▶ [Records supplied]:
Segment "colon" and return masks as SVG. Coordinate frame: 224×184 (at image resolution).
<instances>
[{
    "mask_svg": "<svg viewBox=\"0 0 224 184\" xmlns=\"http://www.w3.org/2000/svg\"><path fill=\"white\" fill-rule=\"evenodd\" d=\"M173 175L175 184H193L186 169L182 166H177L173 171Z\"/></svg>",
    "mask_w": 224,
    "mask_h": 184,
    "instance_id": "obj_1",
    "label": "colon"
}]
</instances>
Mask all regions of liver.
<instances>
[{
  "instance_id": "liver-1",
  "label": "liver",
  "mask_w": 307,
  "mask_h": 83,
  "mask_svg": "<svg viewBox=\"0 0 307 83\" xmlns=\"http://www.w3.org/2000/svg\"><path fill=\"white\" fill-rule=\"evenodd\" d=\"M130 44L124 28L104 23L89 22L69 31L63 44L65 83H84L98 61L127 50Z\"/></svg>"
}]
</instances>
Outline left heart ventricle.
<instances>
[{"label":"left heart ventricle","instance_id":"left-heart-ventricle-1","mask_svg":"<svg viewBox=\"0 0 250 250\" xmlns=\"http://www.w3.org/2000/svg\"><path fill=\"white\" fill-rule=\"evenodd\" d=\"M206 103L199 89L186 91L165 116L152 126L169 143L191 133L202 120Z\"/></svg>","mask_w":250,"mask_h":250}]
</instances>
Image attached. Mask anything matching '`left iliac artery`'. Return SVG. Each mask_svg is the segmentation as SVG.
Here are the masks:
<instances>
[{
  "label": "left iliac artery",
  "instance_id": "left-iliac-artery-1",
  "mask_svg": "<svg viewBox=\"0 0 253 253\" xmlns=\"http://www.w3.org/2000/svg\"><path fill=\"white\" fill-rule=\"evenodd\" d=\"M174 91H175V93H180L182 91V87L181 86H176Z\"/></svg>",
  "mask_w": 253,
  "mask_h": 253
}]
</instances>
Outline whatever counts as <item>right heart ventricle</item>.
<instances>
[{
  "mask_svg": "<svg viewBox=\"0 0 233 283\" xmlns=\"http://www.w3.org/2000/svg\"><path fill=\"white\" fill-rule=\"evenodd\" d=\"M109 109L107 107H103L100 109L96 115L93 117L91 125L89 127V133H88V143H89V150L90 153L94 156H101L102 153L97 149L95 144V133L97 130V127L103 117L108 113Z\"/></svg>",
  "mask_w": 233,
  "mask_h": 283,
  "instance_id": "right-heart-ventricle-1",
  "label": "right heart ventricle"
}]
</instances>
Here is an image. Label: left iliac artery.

▶ [Aim of the exercise]:
All of the listing above should be restated word for word.

▶ [Expected output]:
Segment "colon" and return masks as SVG. Coordinate frame: 224×184 (at image resolution).
<instances>
[{
    "mask_svg": "<svg viewBox=\"0 0 224 184\" xmlns=\"http://www.w3.org/2000/svg\"><path fill=\"white\" fill-rule=\"evenodd\" d=\"M173 175L175 184H193L186 169L182 166H177L173 171Z\"/></svg>",
    "mask_w": 224,
    "mask_h": 184,
    "instance_id": "obj_1",
    "label": "colon"
}]
</instances>
Mask all regions of liver.
<instances>
[{
  "instance_id": "liver-1",
  "label": "liver",
  "mask_w": 307,
  "mask_h": 83,
  "mask_svg": "<svg viewBox=\"0 0 307 83\" xmlns=\"http://www.w3.org/2000/svg\"><path fill=\"white\" fill-rule=\"evenodd\" d=\"M130 44L124 28L104 23L89 22L69 31L63 44L65 83H84L98 61L127 50Z\"/></svg>"
}]
</instances>
Outline left heart ventricle.
<instances>
[{"label":"left heart ventricle","instance_id":"left-heart-ventricle-1","mask_svg":"<svg viewBox=\"0 0 250 250\" xmlns=\"http://www.w3.org/2000/svg\"><path fill=\"white\" fill-rule=\"evenodd\" d=\"M206 103L199 89L186 91L165 116L152 126L169 143L191 133L202 120Z\"/></svg>","mask_w":250,"mask_h":250}]
</instances>
Image attached. Mask anything matching '`left iliac artery`'. Return SVG. Each mask_svg is the segmentation as SVG.
Here are the masks:
<instances>
[{
  "label": "left iliac artery",
  "instance_id": "left-iliac-artery-1",
  "mask_svg": "<svg viewBox=\"0 0 253 253\" xmlns=\"http://www.w3.org/2000/svg\"><path fill=\"white\" fill-rule=\"evenodd\" d=\"M174 91H175V93H180L182 91V87L181 86H176Z\"/></svg>",
  "mask_w": 253,
  "mask_h": 253
}]
</instances>
Outline whatever counts as <item>right heart ventricle</item>.
<instances>
[{
  "mask_svg": "<svg viewBox=\"0 0 233 283\" xmlns=\"http://www.w3.org/2000/svg\"><path fill=\"white\" fill-rule=\"evenodd\" d=\"M109 109L107 107H103L100 109L96 115L93 117L91 125L89 127V133H88V143H89V150L90 153L94 156H101L102 153L97 149L95 144V133L97 130V127L103 117L108 113Z\"/></svg>",
  "mask_w": 233,
  "mask_h": 283,
  "instance_id": "right-heart-ventricle-1",
  "label": "right heart ventricle"
}]
</instances>
Here is an image. Label: left iliac artery.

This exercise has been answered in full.